Samia arfou, emudecida.
O sarkiano disse, com horror: — Você viu o que ele fez?
— Não importa! — disse o arcturiano.
Pôs um pequeno objeto negro em seu bolso e alisou o fecho da costura. — Pegue-o — disse.
O sarkiano puxou Terens para fora do carro com a energia da fúria. — E ela deixou — murmurou. — Ela deixou.
— Quem são vocês? — gritou Samia com repentina energia. — Meu pai os mandou?
— Sem perguntas, por favor — disse o arcturiano.
— Você é estrangeiro — disse Samia colericamente.
— Por Sark, eu devia explodir sua cabeça — disse o sarkiano e forçou-a para trás.
— Pare! — disse o arcturiano. Agarrou o punho do sarkiano e o forçou para trás.
O sarkiano rosnou sombriamente. — Existem limites. Eu posso suportar o assassinato de Nobres. Eu gostaria de matar um pouco de mim mesmo, mas parar e ficar olhando um nativo fazer o que ele acabou de fazer é muito pra mim.
Samia falou com uma voz anormalmente exaltada: — Nativo?
O sarkiano inclinou-se para a frente, agarrando viciosamente o barrete de Terens. O Conselheiro empalideceu mas não se moveu. Manteve seu olhar fixo firmemente sobre a garota e seus cabelos avermelhados moviam-se levemente pela brisa.

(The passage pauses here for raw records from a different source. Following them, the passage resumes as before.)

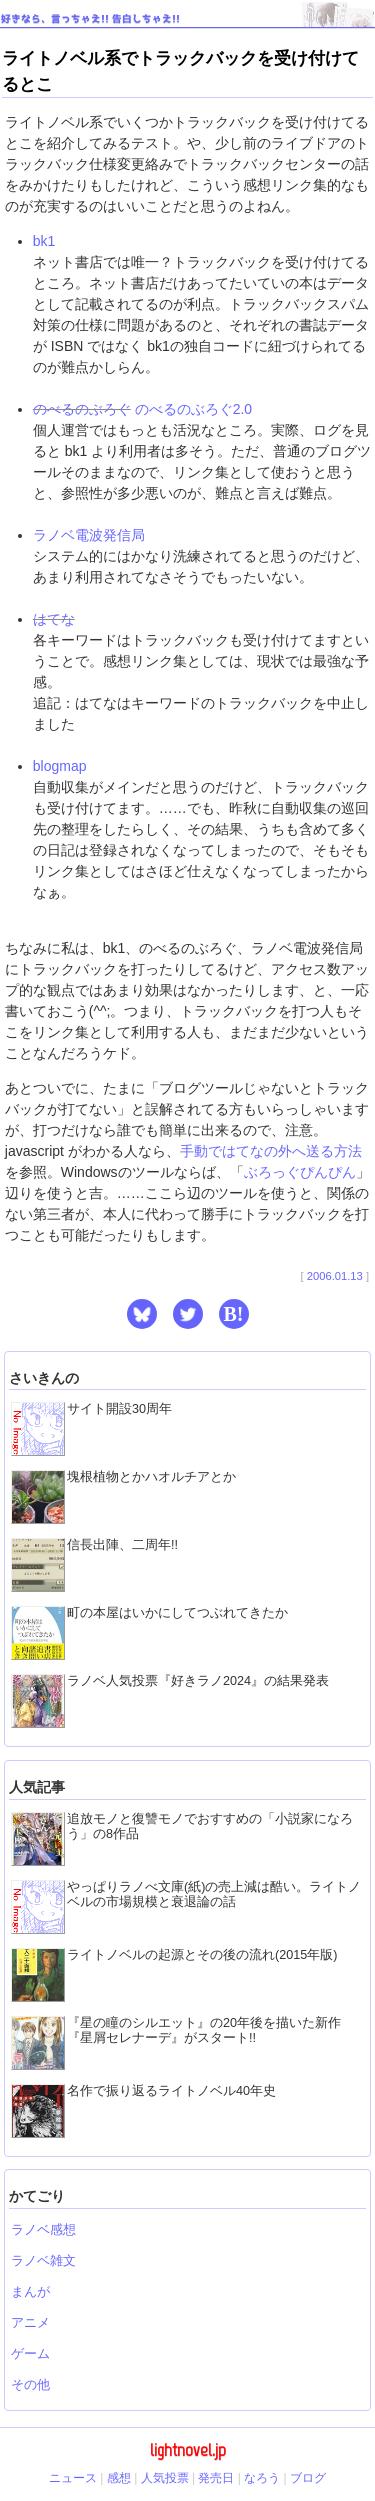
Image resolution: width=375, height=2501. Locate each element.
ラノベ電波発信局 (89, 535)
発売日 (216, 2478)
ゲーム (30, 2354)
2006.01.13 (335, 1276)
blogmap (60, 766)
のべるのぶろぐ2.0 (193, 409)
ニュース (73, 2478)
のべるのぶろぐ (82, 409)
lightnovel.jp (188, 2450)
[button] (142, 1314)
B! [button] (234, 1314)
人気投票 (165, 2478)
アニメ (30, 2323)
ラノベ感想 (43, 2230)
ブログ (308, 2478)
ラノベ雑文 (43, 2261)
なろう (262, 2478)
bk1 (44, 241)
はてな (54, 619)
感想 (119, 2478)
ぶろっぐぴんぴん (300, 1172)
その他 (30, 2385)
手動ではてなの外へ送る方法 (271, 1151)
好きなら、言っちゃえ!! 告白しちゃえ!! (90, 18)
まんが (30, 2292)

Samia moveu-se impotente de volta ao assento do carro da forma que podia e então, com um movimento rápido, cobriu o rosto com ambas as mãos, sua pele empalidecendo sob a pressão dos dedos.
— O que vamos fazer com ela? — perguntou o sarkiano.
— Nada.
— Ela nos viu. Ela trará todo o planeta atrás de nós antes que tenhamos percorrido um quilômetro.

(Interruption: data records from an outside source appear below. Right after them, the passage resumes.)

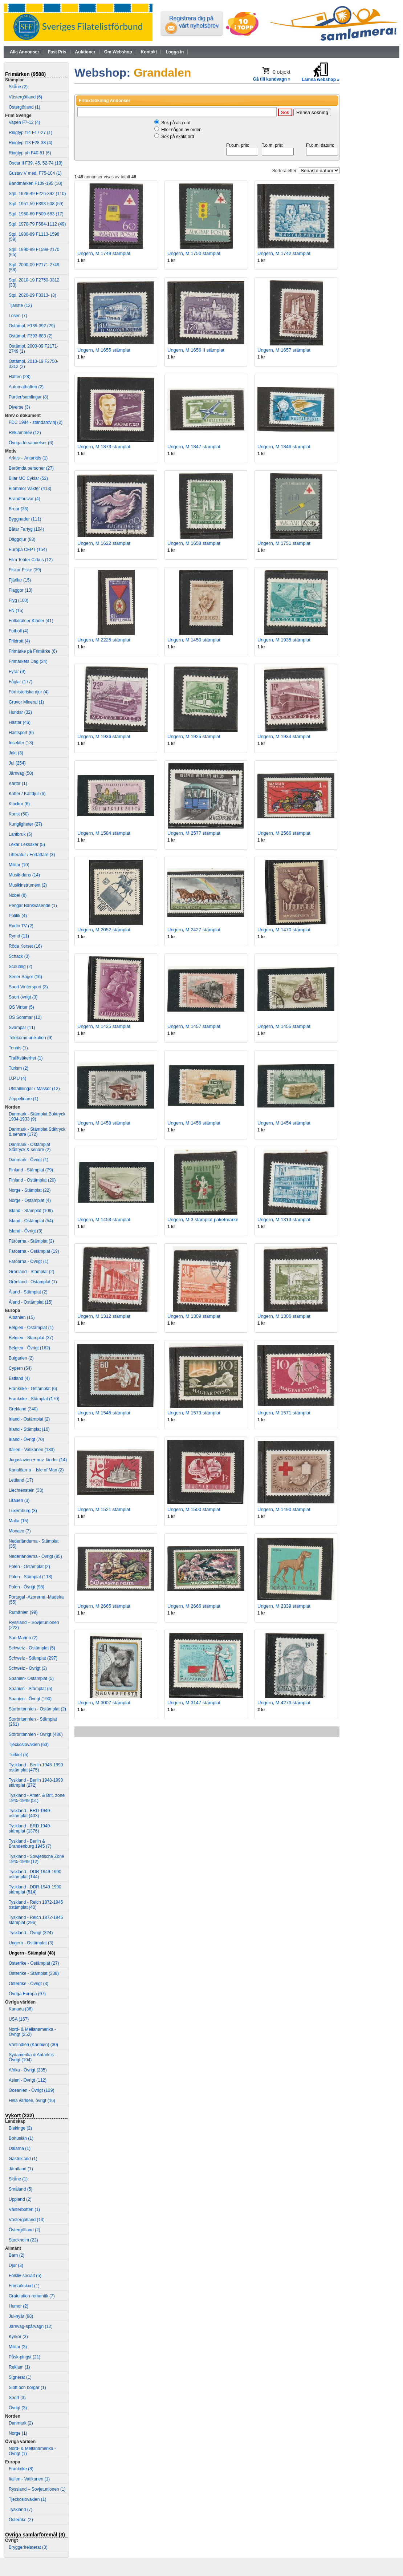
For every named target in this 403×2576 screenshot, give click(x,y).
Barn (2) (16, 2255)
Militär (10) (19, 864)
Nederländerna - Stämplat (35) (33, 1544)
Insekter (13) (21, 742)
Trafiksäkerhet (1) (26, 1058)
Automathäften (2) (26, 386)
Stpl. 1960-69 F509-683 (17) (36, 213)
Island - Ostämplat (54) (31, 1220)
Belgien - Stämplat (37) (31, 1337)
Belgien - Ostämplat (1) (31, 1327)
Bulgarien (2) (21, 1358)
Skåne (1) (18, 2179)
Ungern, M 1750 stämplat (193, 253)
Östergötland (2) (24, 2229)
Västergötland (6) (25, 97)
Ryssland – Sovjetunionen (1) (37, 2489)
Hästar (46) (19, 722)
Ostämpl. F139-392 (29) (32, 325)
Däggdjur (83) (22, 539)
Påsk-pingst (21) (24, 2357)
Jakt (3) (16, 753)
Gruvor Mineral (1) (26, 702)
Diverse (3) (19, 407)
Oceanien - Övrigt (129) (31, 2090)
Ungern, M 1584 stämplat (103, 833)
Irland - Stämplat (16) (29, 1429)
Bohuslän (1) (21, 2138)
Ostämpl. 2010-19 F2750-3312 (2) (33, 364)
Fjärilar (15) (20, 580)
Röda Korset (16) (25, 946)
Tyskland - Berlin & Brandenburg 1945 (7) (30, 1844)
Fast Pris (57, 51)
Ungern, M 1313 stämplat (283, 1219)
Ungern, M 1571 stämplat (283, 1412)
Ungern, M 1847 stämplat (193, 446)
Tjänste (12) (20, 305)
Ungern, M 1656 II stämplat (195, 350)
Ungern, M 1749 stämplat (103, 253)
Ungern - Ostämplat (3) (31, 1942)
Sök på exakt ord (177, 136)
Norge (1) (18, 2433)
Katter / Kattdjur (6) (27, 793)
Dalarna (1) (19, 2148)
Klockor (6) (19, 803)
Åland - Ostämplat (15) (31, 1302)
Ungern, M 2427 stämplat (193, 929)
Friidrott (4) (19, 641)
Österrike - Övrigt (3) (28, 1983)
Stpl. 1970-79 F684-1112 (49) (37, 224)
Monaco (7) (20, 1531)
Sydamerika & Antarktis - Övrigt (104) (32, 2057)
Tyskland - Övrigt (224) (31, 1932)
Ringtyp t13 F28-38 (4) (30, 142)
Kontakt (149, 51)
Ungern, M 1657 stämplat (283, 350)
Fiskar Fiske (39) (25, 569)
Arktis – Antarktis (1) (28, 458)
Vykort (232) (19, 2115)
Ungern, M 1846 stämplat (283, 446)
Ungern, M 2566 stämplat (283, 833)
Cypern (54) (20, 1368)
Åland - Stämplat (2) (28, 1292)
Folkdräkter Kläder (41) (31, 620)
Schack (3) (19, 956)
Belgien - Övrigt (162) (29, 1347)
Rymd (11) (19, 936)
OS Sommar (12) (25, 1017)
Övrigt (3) (18, 2407)
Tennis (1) (18, 1047)
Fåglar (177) (20, 681)
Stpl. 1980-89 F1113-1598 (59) (34, 237)
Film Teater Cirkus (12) (31, 559)
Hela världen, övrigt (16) (32, 2100)
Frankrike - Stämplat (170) (34, 1398)
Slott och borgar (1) (27, 2387)
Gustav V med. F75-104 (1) (35, 173)
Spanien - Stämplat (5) (30, 1688)
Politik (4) (18, 915)
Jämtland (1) (21, 2168)
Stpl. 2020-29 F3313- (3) (32, 295)
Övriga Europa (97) (27, 1993)
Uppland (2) (20, 2199)
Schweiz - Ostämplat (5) (32, 1647)
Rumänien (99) (23, 1612)
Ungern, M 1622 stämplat (103, 543)
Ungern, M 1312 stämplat (103, 1316)
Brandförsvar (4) (24, 498)
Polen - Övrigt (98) (26, 1586)
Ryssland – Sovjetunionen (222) (34, 1625)
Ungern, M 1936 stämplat (103, 736)
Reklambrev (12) (25, 432)
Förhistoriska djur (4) (29, 691)
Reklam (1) (19, 2367)
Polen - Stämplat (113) (30, 1576)
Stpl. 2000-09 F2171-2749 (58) (34, 267)
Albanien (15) (21, 1317)
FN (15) (16, 610)
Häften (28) (19, 376)
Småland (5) (20, 2189)
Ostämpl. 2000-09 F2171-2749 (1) (33, 349)
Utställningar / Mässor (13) (34, 1088)
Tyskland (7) (20, 2509)
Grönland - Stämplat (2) (31, 1271)
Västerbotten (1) (24, 2209)
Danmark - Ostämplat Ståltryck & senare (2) (29, 1147)
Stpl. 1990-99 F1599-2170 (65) (34, 252)
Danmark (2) (21, 2423)
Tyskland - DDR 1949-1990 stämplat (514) (35, 1889)
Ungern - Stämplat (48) (32, 1953)
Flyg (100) (18, 600)
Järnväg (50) (21, 773)
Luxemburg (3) (23, 1510)
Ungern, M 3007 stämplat (103, 1702)
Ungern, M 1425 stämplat (103, 1026)
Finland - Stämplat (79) (31, 1169)
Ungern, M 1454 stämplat (283, 1123)
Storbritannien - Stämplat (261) (33, 1722)
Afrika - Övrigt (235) (28, 2070)
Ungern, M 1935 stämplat (283, 640)
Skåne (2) (18, 86)
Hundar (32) (20, 712)
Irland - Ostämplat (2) (29, 1419)
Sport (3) (17, 2397)
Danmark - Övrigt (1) (28, 1159)
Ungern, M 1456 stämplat (193, 1123)
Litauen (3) (19, 1500)
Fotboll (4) (18, 630)
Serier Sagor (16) (25, 976)
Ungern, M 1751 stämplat (283, 543)
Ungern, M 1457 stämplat (193, 1026)
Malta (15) (18, 1520)
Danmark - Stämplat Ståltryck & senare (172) (37, 1132)
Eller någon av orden (181, 129)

— Você vai matar a Dama de Fife? — perguntou sarcasticamente o arcturiano.
— Bem, não. Mas nós podemos arruinar seu carro. Pelo tempo que ela demorará para atingir um radiofone, estaremos salvos.
— Não é necessário. — O arcturiano inclinou-se para dentro do carro. — Madame, tenho somente um momento. Pode ouvir-me?
Ela não se moveu.
O arcturiano disse: — É melhor ouvir-me. Sinto que tenha interrompido vocês em uma ocasião melindrosa, mas afortunadamente eu aproveitei esta ocasião. Agi rapidamente e fui capaz de registrar a cena pela tri-câmera. Isto não é um blefe. Transmitirei o negativo a um lugar seguro minutos depois que deixar a senhora e daí em diante qualquer interferência de sua parte irá forçar-me a ser ainda mais desagradável. Estou certo de que me entendeu.

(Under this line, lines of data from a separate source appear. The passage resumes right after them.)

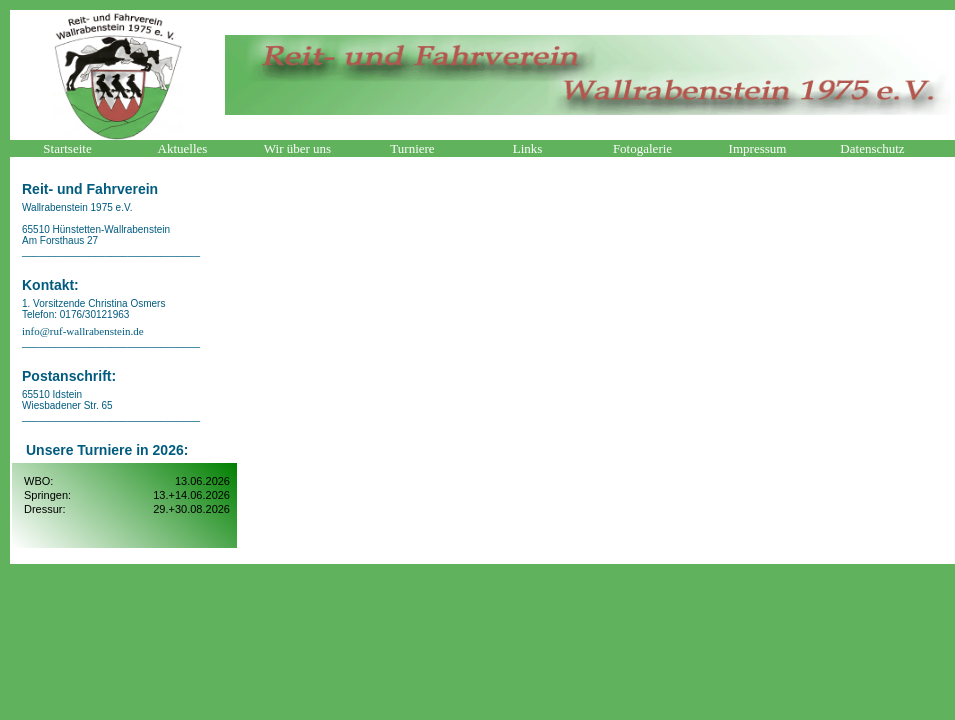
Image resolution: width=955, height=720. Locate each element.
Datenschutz (872, 148)
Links (528, 148)
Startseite (67, 148)
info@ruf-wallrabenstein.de (83, 331)
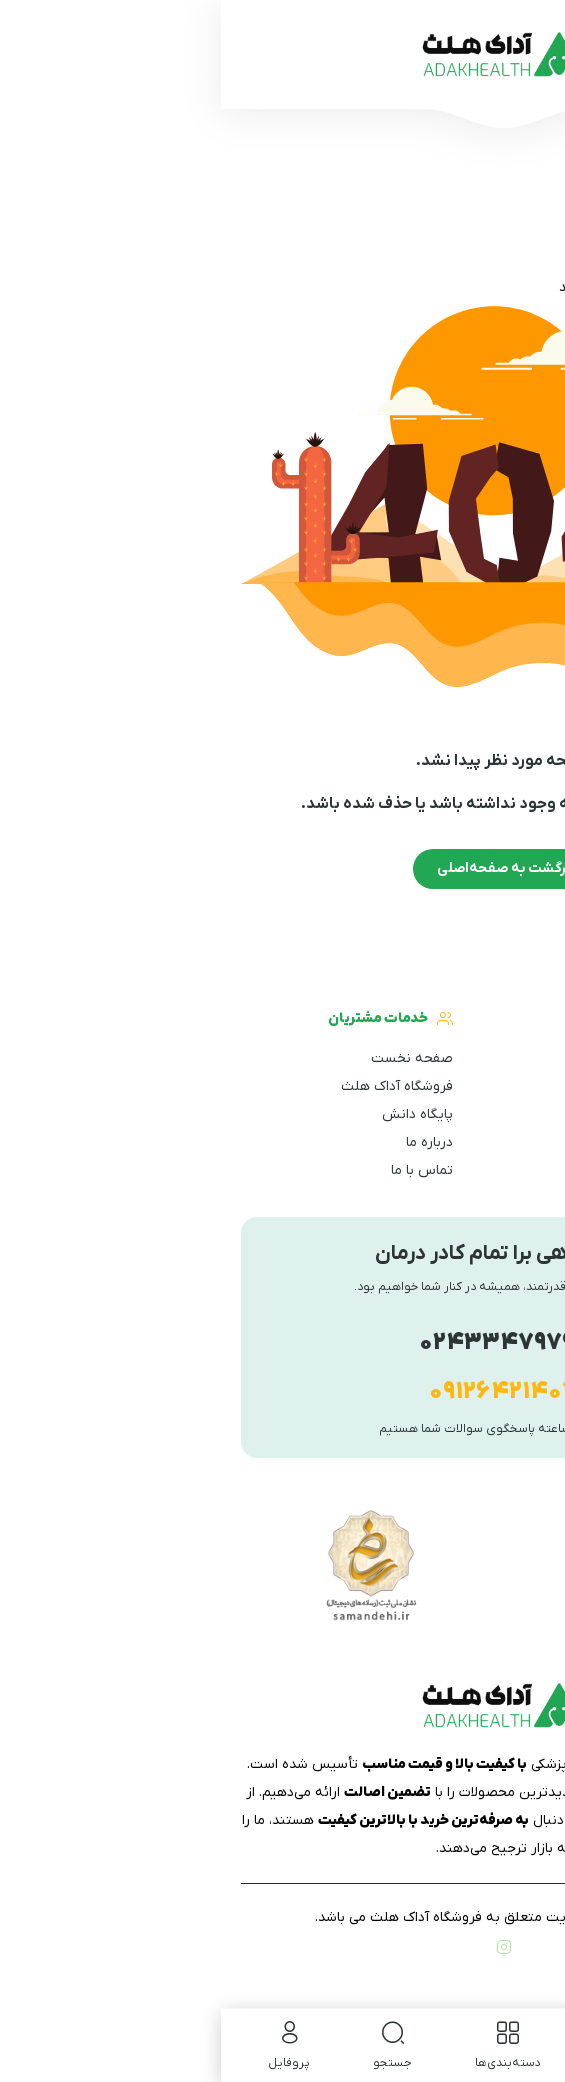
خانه (532, 287)
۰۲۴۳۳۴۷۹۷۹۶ (283, 1343)
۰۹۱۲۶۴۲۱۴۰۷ (282, 1392)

Virou-se. — Ela não vai falar nada sobre isto. Nem uma palavra. Venha comigo, Conselheiro.
Terens o seguiu. Não podia olhar para trás, para o rosto pálido, contraído, no carro.
O que quer que pudesse se seguir agora, ele havia realizado um milagre. Por um momento beijara a mais orgulhosa Dama de Sark, Sentira o toque fugaz de seus lábios macios, perfumados.